Start of MATERIAL TO PROCESS

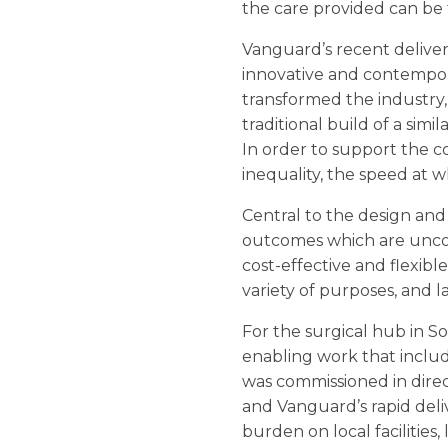
the care provided can be t
Vanguard’s recent delive
innovative and contempo
transformed the industry, 
traditional build of a simi
In order to support the co
inequality, the speed at wh
Central to the design and
outcomes which are unco
cost-effective and flexibl
variety of purposes, and l
For the surgical hub in 
enabling work that includ
was commissioned in direc
and Vanguard’s rapid deli
burden on local facilities,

End of MATERIAL TO PROCESS

* WHAT THIS TASK INVOLVES *
Copy out every line of the data exactly, leaving the images behind.

* TASK ANSWER *
the care provided can be t
Vanguard’s recent delive
innovative and contempo
transformed the industry, 
traditional build of a simi
In order to support the co
inequality, the speed at wh
Central to the design and
outcomes which are unco
cost-effective and flexibl
variety of purposes, and l
For the surgical hub in 
enabling work that includ
was commissioned in direc
and Vanguard’s rapid deli
burden on local facilities,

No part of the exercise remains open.